Por Miriam Valdez Sanez
En unos días cumple años mi madre. Setenta y cinco años de una mujer en toda la extensión de la palabra. Siempre guapa, siempre inteligente, siempre natural, siempre enérgica, siempre echada para adelante, siempre fuerte… la doña, la Nena, la Nonis. Quiero dedicarle unas líneas, pero es tanto lo que hay en mi mente, que me da temor no alcanzar a expresar todo lo que siento y pienso.
Iré de ahora hacia atrás, porque si bien ella fue quien me forjó, la que está repleta de todos esos atributos que le damos a la maternidad, es esa mujer que sigue viendo por mí ahora en mi papel de madre y es esa maravillosa abuela que mis hijos aman con locura. Como abuela, las puertas de su casa (y las de su alacena) están abiertas a divertidas pijamadas, está presente en las actividades de mis hijos, no se pierde un festival, un torneo, una presentación; hasta de tutora hace cuando hay exámenes y ellos prefieren estudiar con ella “que sí sabe por haber sido maestra y directora de colegio”. Es esa abuela que se pasa horas hablando por teléfono con mi hija menor, quien le cuenta lo mismo una y otra vez y tiene esa paciencia de escucharla como si fuera la primera vez. Es esa abuela que cuando bebés sus nietos, les cantó una y mil canciones, los enseñó a jugar a escondidillas con susto incluido, la que les ha procurado hacerles pascuas inolvidables y llenarlos de tradiciones que seguramente ellos continuarán cuando hagan su vida. Es esa abuela pendiente de cada uno de sus nietos, de sus tristezas, preocupaciones, hazañas, problemas…no sólo les escucha, los recibe en su casa para hacerlos saber siempre seguros y pertenecientes a algún lugar. Es esa abuela con la que mis hijos tienen sus chistes locales llenos de picardía que los hace sentir mayores y en donde pueden explayarse de decir una que otra mala palabrilla que yo no les permitiría, porque así es ella: cómplice.

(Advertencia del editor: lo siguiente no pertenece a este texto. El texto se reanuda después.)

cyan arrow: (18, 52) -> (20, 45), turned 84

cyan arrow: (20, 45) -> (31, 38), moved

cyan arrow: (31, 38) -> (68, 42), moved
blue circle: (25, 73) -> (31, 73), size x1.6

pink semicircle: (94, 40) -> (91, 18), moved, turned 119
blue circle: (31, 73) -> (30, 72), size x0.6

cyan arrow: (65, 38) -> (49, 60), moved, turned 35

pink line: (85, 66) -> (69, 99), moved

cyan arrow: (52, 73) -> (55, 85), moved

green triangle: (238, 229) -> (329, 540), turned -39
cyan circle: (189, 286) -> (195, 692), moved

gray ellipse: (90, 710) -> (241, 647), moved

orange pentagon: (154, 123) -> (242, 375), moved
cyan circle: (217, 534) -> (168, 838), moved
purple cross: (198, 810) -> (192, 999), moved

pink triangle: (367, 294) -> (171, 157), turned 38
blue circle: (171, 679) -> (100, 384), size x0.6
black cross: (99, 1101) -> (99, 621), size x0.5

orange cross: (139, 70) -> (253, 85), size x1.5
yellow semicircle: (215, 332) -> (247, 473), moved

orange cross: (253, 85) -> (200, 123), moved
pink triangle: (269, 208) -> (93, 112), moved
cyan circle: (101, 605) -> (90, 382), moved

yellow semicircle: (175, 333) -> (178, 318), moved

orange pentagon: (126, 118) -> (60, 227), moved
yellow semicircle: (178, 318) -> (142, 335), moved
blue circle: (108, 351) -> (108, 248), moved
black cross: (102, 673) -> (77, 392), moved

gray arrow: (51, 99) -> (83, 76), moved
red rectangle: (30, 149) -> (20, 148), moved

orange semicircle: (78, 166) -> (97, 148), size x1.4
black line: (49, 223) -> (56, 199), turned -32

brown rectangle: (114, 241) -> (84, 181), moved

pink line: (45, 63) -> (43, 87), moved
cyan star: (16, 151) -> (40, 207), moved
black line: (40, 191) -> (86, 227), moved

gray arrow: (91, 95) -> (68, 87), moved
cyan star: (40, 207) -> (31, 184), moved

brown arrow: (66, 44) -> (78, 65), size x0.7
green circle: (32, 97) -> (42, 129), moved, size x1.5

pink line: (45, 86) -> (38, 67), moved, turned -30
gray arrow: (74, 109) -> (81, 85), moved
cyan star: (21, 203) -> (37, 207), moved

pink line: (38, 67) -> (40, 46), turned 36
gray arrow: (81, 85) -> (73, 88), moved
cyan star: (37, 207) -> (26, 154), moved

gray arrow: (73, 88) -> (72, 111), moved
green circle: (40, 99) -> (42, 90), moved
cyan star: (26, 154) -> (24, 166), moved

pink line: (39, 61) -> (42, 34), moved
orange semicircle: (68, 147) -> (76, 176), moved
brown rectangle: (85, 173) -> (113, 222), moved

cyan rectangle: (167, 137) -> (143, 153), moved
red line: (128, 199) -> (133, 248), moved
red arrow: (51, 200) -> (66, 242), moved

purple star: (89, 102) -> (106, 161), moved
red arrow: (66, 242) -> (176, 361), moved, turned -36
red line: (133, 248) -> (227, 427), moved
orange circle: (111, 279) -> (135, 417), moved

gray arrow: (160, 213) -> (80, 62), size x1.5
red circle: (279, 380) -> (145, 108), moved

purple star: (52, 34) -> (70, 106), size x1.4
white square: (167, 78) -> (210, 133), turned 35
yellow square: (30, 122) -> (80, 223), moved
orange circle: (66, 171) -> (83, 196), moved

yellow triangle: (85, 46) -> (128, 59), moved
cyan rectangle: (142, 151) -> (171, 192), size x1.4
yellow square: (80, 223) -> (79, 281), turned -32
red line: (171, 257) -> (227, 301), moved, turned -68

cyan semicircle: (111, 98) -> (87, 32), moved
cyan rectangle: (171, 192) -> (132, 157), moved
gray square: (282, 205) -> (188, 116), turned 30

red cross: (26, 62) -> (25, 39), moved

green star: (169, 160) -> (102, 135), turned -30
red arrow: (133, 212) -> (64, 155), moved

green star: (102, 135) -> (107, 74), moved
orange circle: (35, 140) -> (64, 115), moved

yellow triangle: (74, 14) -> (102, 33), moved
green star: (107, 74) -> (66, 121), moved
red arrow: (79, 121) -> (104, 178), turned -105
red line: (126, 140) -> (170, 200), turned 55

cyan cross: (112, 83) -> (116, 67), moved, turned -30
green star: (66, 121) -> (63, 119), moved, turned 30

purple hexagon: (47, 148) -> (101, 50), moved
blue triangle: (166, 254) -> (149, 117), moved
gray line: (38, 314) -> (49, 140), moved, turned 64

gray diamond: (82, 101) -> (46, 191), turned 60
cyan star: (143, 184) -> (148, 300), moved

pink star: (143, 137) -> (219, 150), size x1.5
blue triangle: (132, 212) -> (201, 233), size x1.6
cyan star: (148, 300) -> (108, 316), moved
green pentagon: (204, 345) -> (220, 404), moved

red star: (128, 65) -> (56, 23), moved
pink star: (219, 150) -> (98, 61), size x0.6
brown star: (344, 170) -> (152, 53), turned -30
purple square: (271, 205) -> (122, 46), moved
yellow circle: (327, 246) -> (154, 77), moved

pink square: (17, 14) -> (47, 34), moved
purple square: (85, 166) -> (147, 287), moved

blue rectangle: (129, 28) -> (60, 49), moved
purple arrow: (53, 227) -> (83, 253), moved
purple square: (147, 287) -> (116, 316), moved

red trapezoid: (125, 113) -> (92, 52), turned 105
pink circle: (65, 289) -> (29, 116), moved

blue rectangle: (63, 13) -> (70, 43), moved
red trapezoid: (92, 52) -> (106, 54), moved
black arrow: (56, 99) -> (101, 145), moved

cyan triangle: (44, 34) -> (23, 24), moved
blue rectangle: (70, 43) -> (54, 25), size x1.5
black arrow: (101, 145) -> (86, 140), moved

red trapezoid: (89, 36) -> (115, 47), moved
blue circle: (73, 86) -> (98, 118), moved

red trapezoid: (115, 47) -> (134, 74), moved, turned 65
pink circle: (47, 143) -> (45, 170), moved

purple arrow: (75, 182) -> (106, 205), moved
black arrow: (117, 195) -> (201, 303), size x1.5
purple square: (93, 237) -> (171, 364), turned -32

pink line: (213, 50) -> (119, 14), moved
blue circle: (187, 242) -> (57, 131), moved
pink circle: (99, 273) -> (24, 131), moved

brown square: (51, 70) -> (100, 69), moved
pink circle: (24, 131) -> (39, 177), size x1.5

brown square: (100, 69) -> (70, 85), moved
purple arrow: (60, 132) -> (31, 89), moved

Cuando nacieron mis hijos, fue quien me cuidó con infinita paciencia. Me cocinaba, me curaba, se mantenía al margen con mis “ideas” de nueva crianza, pero siempre presente. Más de una noche se quedó a dormir con mi bebé para que yo descansara. Y ahí estuvo en todos mis procesos, sobre todo en esos en donde nos transformamos y sacamos lo peor, entendía perfectamente la metamorfosis que estaba viviendo y que sólo con ella, con esa confianza que sólo se le tiene a una madre, podía sacar todo lo que me atormentaba sin tapujos…es increíble hasta dónde te sabes cómo mujer respaldada sabiendo que tienes ese gran sostén detrás de ti.
Si hablo de mi mamá cuando yo era joven, fue esa mamá que me apoyó absolutamente todas mis ideas, locuras y proyectos. Siempre impulsándome. Siempre haciéndome saber valiosa y capaz de lograr todo. Así nos educó a sus cuatro mujeres: a ser independientes, a ser entronas, luchonas, fuertes, aguerridas. No puedo imaginar el temor que sintió cuando decidí irme sola a otro país a seguir mis sueños, no puedo imaginar lo difícil que fue que al regresar, decidí irme a vivir sola en la misma ciudad en la que ellos estaban, no puedo imaginar el dolor que sentía cada vez que cometía un error o me lastimaban y estaba ahí abierta a escucharme, paciente a mi encuentro, dispuesta a limpiarme las heridas. Y ahí estuvo siempre, ahí para ésta hija un tanto rebelde o no muy convencional, muy a pesar de sus ideologías y posibles temores.
De niña, recuerdo mucho su contacto. Yo era muy cariñosa con ella, me fascinaba acostarme en su regazo y que me acariciara el cabello. Me la vivía en su cama, compartiendo el gusto por la lectura. Mi papá viajaba mucho y por ser yo la menor, me tocaba ser su compañera todo el tiempo, en todo momento. Son recuerdos que tengo bien grabados, esos, así como saberla grandiosa, admirarla por sus logros, por lo mucho que la querían sus alumnos, por cómo lograba balancear su vida profesional y personal. Siempre apoyando a mi papá, impulsándolo, aconsejándolo. Constantemente preparándose, estudiando, y sirviendo a los demás como voluntaria en apostolados y docencia a mujeres de escaso nivel académico, porque su vocación será enseñar.
Pero el legado más grande que me deja esta señora, es hasta dónde es capaz de llegar una madre por sus hijos. Todo lo que ha hecho por nosotras, que no ha sido sencillo ni fácil, que sólo un amor infinito es capaz de lograr: perdonar una y otra vez, amar, aceptar y continuar amando, incondicionalmente.